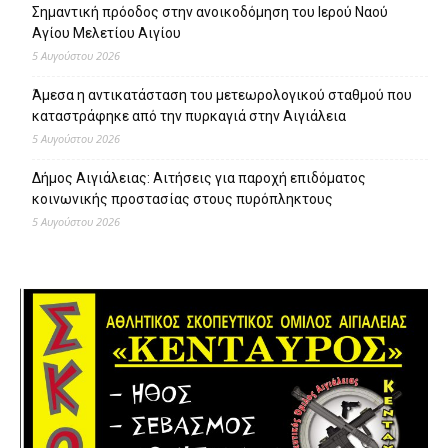
Σημαντική πρόοδος στην ανοικοδόμηση του Ιερού Ναού
Αγίου Μελετίου Αιγίου
5 Αυγούστου 2026
Άμεσα η αντικατάσταση του μετεωρολογικού σταθμού που
καταστράφηκε από την πυρκαγιά στην Αιγιάλεια
5 Αυγούστου 2026
Δήμος Αιγιάλειας: Αιτήσεις για παροχή επιδόματος
κοινωνικής προστασίας στους πυρόπληκτους
5 Αυγούστου 2026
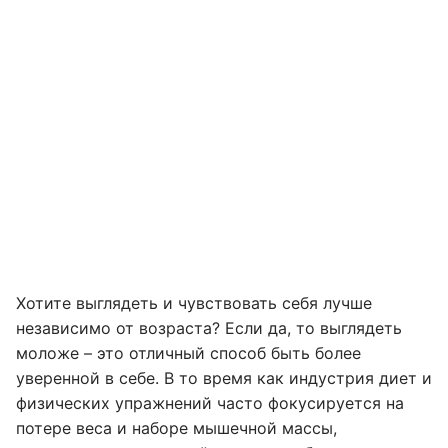
Хотите выглядеть и чувствовать себя лучше
независимо от возраста? Если да, то выглядеть
моложе – это отличный способ быть более
уверенной в себе. В то время как индустрия диет и
физических упражнений часто фокусируется на
потере веса и наборе мышечной массы,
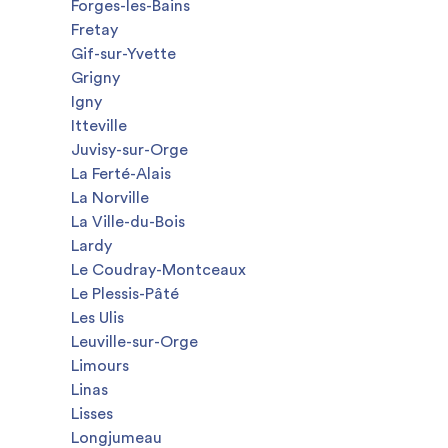
Forges-les-Bains
Fretay
Gif-sur-Yvette
Grigny
Igny
Itteville
Juvisy-sur-Orge
La Ferté-Alais
La Norville
La Ville-du-Bois
Lardy
Le Coudray-Montceaux
Le Plessis-Pâté
Les Ulis
Leuville-sur-Orge
Limours
Linas
Lisses
Longjumeau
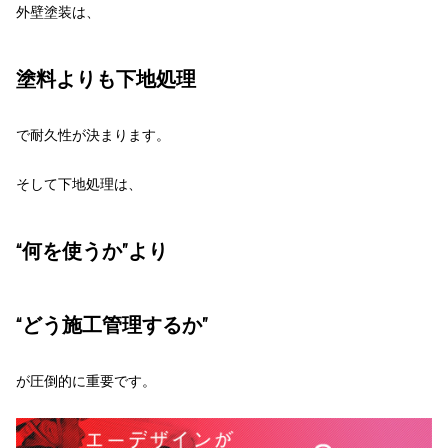
外壁塗装は、
塗料よりも下地処理
で耐久性が決まります。
そして下地処理は、
“何を使うか”より
“どう施工管理するか”
が圧倒的に重要です。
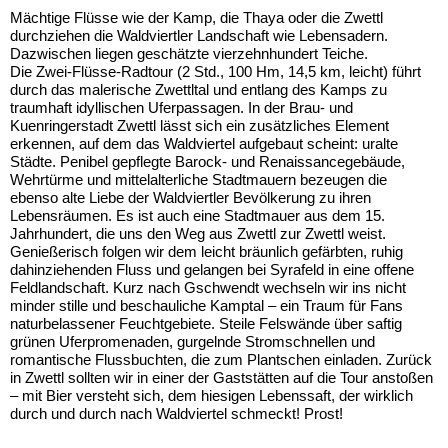
Mächtige Flüsse wie der Kamp, die Thaya oder die Zwettl
durchziehen die Waldviertler Landschaft wie Lebensadern.
Dazwischen liegen geschätzte vierzehnhundert Teiche.
Die Zwei-Flüsse-Radtour (2 Std., 100 Hm, 14,5 km, leicht) führt
durch das malerische Zwettltal und entlang des Kamps zu
traumhaft idyllischen Uferpassagen. In der Brau- und
Kuenringerstadt Zwettl lässt sich ein zusätzliches Element
erkennen, auf dem das Waldviertel aufgebaut scheint: uralte
Städte. Penibel gepflegte Barock- und Renaissancegebäude,
Wehrtürme und mittelalterliche Stadtmauern bezeugen die
ebenso alte Liebe der Waldviertler Bevölkerung zu ihren
Lebensräumen. Es ist auch eine Stadtmauer aus dem 15.
Jahrhundert, die uns den Weg aus Zwettl zur Zwettl weist.
Genießerisch folgen wir dem leicht bräunlich gefärbten, ruhig
dahinziehenden Fluss und gelangen bei Syrafeld in eine offene
Feldlandschaft. Kurz nach Gschwendt wechseln wir ins nicht
minder stille und beschauliche Kamptal – ein Traum für Fans
naturbelassener Feuchtgebiete. Steile Felswände über saftig
grünen Uferpromenaden, gurgelnde Stromschnellen und
romantische Flussbuchten, die zum Plantschen einladen. Zurück
in Zwettl sollten wir in einer der Gaststätten auf die Tour anstoßen
– mit Bier versteht sich, dem hiesigen Lebenssaft, der wirklich
durch und durch nach Waldviertel schmeckt! Prost!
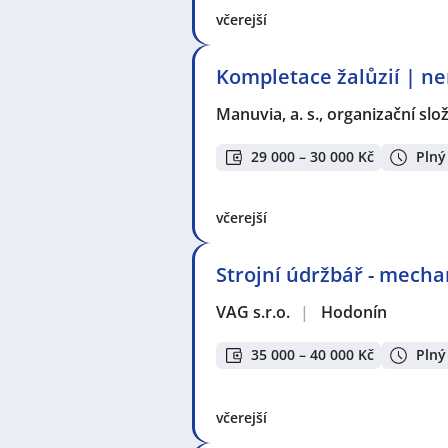
včerejší
Kompletace žalůzií | ne
Manuvia, a. s., organizační slo
29 000 – 30 000 Kč
Plný
včerejší
Strojní údržbář - mecha
VAG s.r.o.
|
Hodonín
35 000 – 40 000 Kč
Plný
včerejší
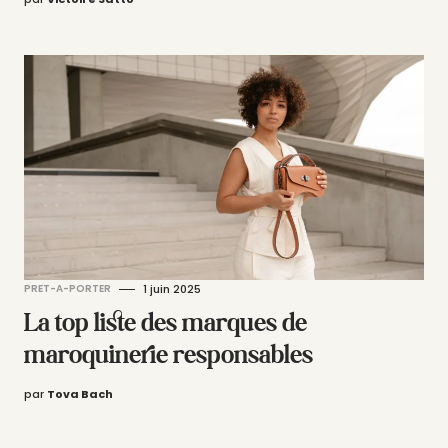
PRET-A-PORTER
1 juin 2025
La top liste des marques de
maroquinerie responsables
par
Tova Bach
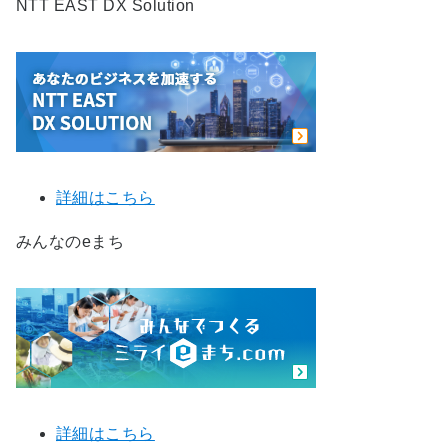
NTT EAST DX Solution
詳細はこちら
みんなのeまち
詳細はこちら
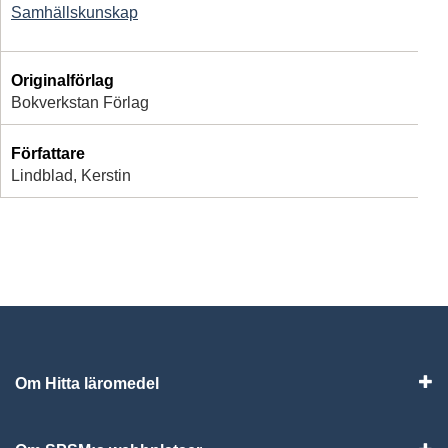
Samhällskunskap
Originalförlag
Bokverkstan Förlag
Författare
Lindblad, Kerstin
Om Hitta läromedel
Visa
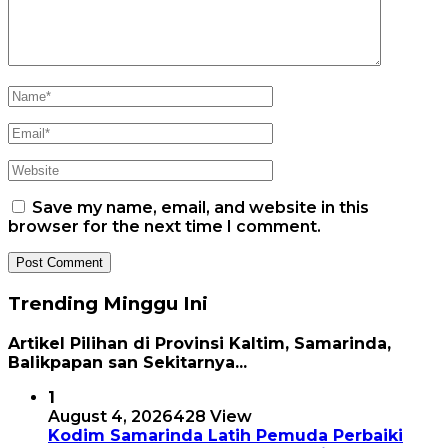
Save my name, email, and website in this
browser for the next time I comment.
Trending Minggu Ini
Artikel Pilihan di Provinsi Kaltim, Samarinda,
Balikpapan san Sekitarnya...
1
August 4, 2026
428 View
Kodim Samarinda Latih Pemuda Perbaiki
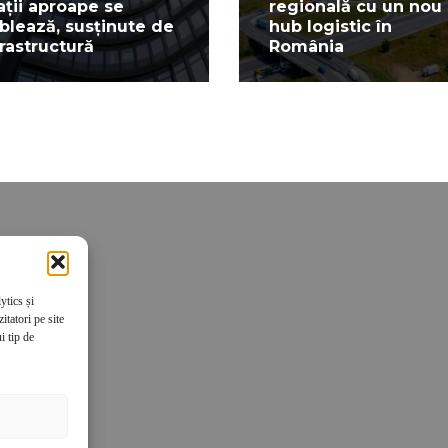
ații aproape se
regională cu un nou
blează, susținute de
hub logistic în
frastructură
România
ytics și
tatori pe site
i tip de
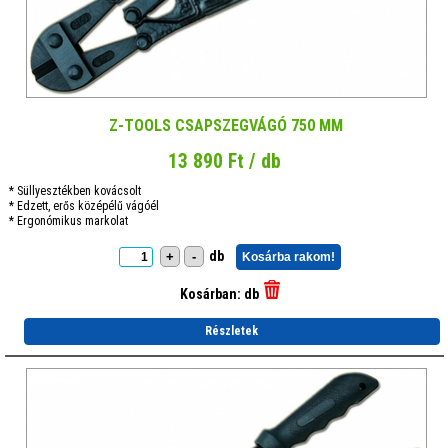
Z-TOOLS CSAPSZEGVÁGÓ 750 MM
13 890 Ft / db
* Süllyesztékben kovácsolt
* Edzett, erős középélű vágóél
* Ergonómikus markolat
db
+
-
Kosárba rakom!
Kosárban:
db
Részletek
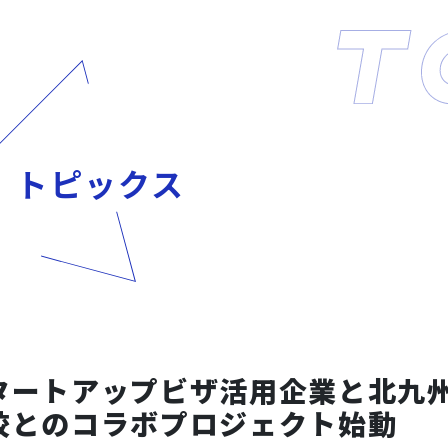
トピックス
タートアップビザ活用企業と北九
校とのコラボプロジェクト始動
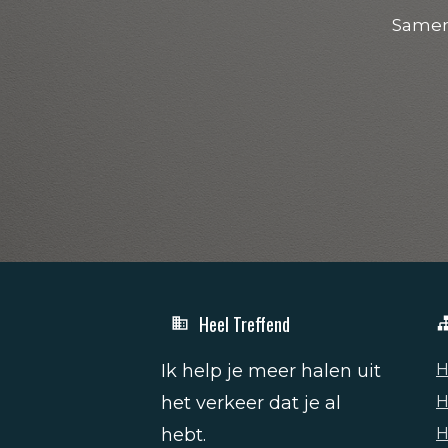
Samen
Heel Treffend
Ik help je meer halen uit
H
het verkeer dat je al
H
hebt.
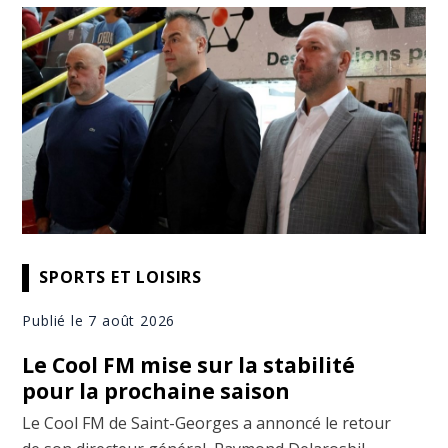
SPORTS ET LOISIRS
Publié le 7 août 2026
Le Cool FM mise sur la stabilité
pour la prochaine saison
Le Cool FM de Saint-Georges a annoncé le retour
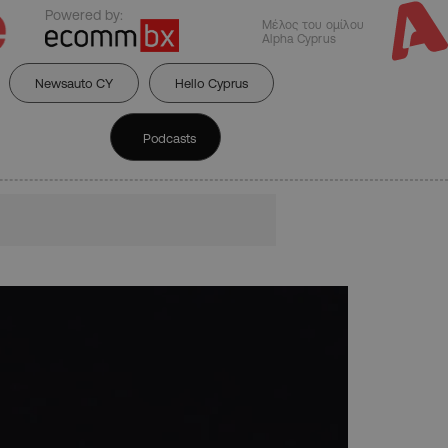
Powered by:
Μέλος του ομίλου
Alpha Cyprus
Newsauto CY
Hello Cyprus
Podcasts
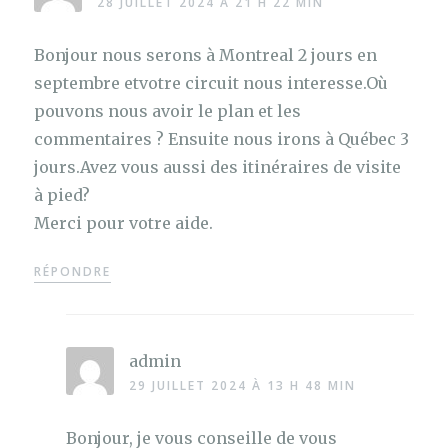
28 JUILLET 2024 À 21 H 22 MIN
Bonjour nous serons à Montreal 2 jours en
septembre etvotre circuit nous interesse.Où
pouvons nous avoir le plan et les
commentaires ? Ensuite nous irons à Québec 3
jours.Avez vous aussi des itinéraires de visite
à pied?
Merci pour votre aide.
RÉPONDRE
admin
29 JUILLET 2024 À 13 H 48 MIN
Bonjour, je vous conseille de vous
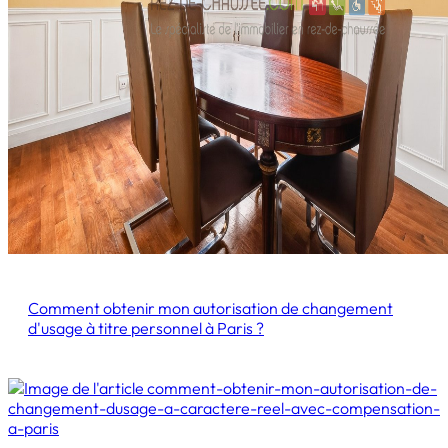
Comment obtenir mon autorisation de changement
d'usage à titre personnel à Paris ?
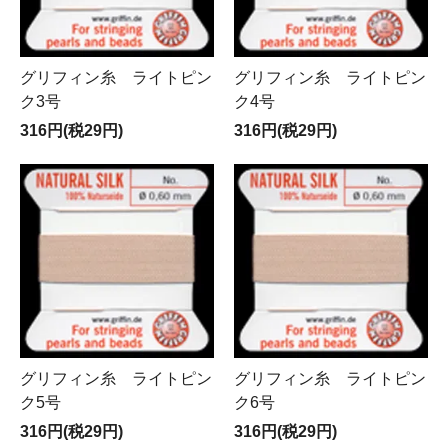
グリフィン糸 ライトピン
グリフィン糸 ライトピン
ク3号
ク4号
316円(税29円)
316円(税29円)
グリフィン糸 ライトピン
グリフィン糸 ライトピン
ク5号
ク6号
316円(税29円)
316円(税29円)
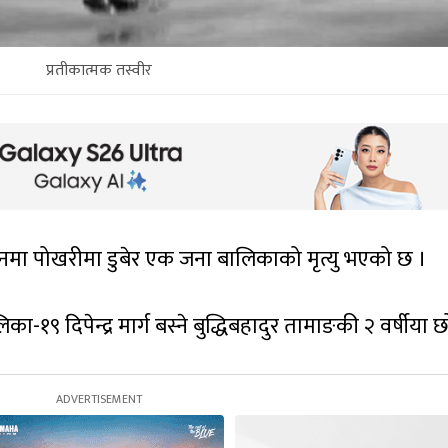
प्रतीकात्मक तस्वीर
ानमा पोखरीमा डुबेर एक जना बालिकाको मृत्यु भएको छ ।
१९ दिपेन्द्र मार्ग बस्ने बुद्धिबहादुर तामाङकी २ वर्षीया छ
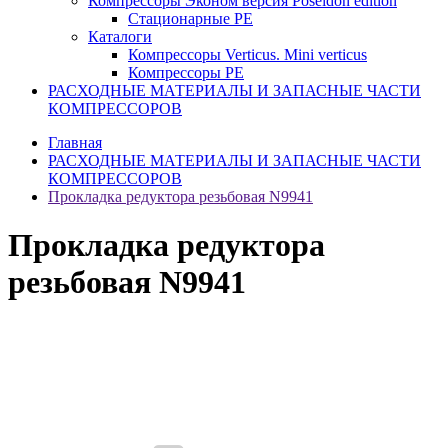
Компрессоры Эконом версия Poseidon edition
Стационарные PE
Каталоги
Компрессоры Verticus. Mini verticus
Компрессоры PE
РАСХОДНЫЕ МАТЕРИАЛЫ И ЗАПАСНЫЕ ЧАСТИ
КОМПРЕССОРОВ
Главная
РАСХОДНЫЕ МАТЕРИАЛЫ И ЗАПАСНЫЕ ЧАСТИ
КОМПРЕССОРОВ
Прокладка редуктора резьбовая N9941
Прокладка редуктора
резьбовая N9941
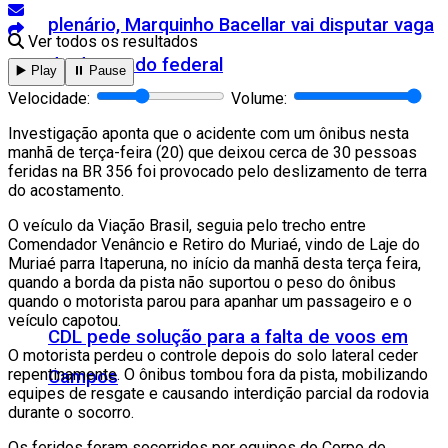
plenário, Marquinho Bacellar vai disputar vaga
Ver todos os resultados
de deputado federal
▶️ Play
⏸️ Pause
Velocidade:
Volume:
Investigação aponta que o acidente com um ônibus nesta
manhã de terça-feira (20) que deixou cerca de 30 pessoas
feridas na BR 356 foi provocado pelo deslizamento de terra
do acostamento.
O veículo da Viação Brasil, seguia pelo trecho entre
Comendador Venâncio e Retiro do Muriaé, vindo de Laje do
Muriaé parra Itaperuna, no início da manhã desta terça feira,
quando a borda da pista não suportou o peso do ônibus
quando o motorista parou para apanhar um passageiro e o
veículo capotou.
CDL pede solução para a falta de voos em
O motorista perdeu o controle depois do solo lateral ceder
repentinamente. O ônibus tombou fora da pista, mobilizando
Campos
equipes de resgate e causando interdição parcial da rodovia
durante o socorro.
Os feridos foram socorridos por equipes do Corpo de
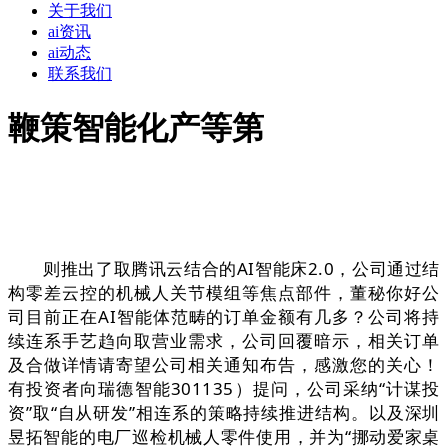
关于我们
ai资讯
ai动态
联系我们
鞭策智能化产等第
则推出了取腾讯云结合的AI智能床2.0，公司通过结
构零差云控的机械人关节模组等焦点部件，董秘你好公
司目前正在AI智能体范畴的订单金额有几多？公司将持
续连系手艺趋向取营业需求，公司回覆暗示，相关订单
及合做详情请寄望公司相关通知布告，感激您的关心！
有投资者向瑞德智能301135）提问，公司采纳“计谋投
资”取“自从研发”相连系的策略持续推进结构。以及深圳
昱拓智能的电厂巡检机械人零件使用，并为“挪动爱家桌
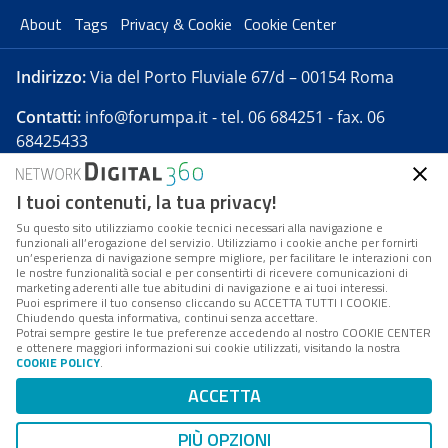
About
Tags
Privacy & Cookie
Cookie Center
Indirizzo:
Via del Porto Fluviale 67/d – 00154 Roma
Contatti:
info@forumpa.it
- tel. 06 684251 - fax. 06
68425433
I tuoi contenuti, la tua privacy!
Forumpa.it
è una pubblicazione telematica iscritta
presso Registro della stampa del Tribunale di Roma -
Su questo sito utilizziamo cookie tecnici necessari alla navigazione e
funzionali all’erogazione del servizio. Utilizziamo i cookie anche per fornirti
Reg. n. 182 del 2 maggio 2008 - Direttore resp. Michela
un’esperienza di navigazione sempre migliore, per facilitare le interazioni con
Stentella
le nostre funzionalità social e per consentirti di ricevere comunicazioni di
marketing aderenti alle tue abitudini di navigazione e ai tuoi interessi.
FPA s.r.l. è società soggetta a Direzione e
Puoi esprimere il tuo consenso cliccando su ACCETTA TUTTI I COOKIE.
Coordinamento da parte di Digital360 S.p.A. - FPA s.r.l.
Chiudendo questa informativa, continui senza accettare.
Potrai sempre gestire le tue preferenze accedendo al nostro COOKIE CENTER
è un'azienda certificata per il sistema di management
e ottenere maggiori informazioni sui cookie utilizzati, visitando la nostra
COOKIE POLICY
.
di qualità SQS (ISO 9001)
Codice Fiscale/Partita IVA n. 10693191008 - R.E.A. Roma
ACCETTA
n. 1249791. ISP AWS
PIÙ OPZIONI
Mappa del sito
+++++
- Required work: How many lines in the listing above contain "Прокладка"? Give the number and nothing else.

- The answer: 2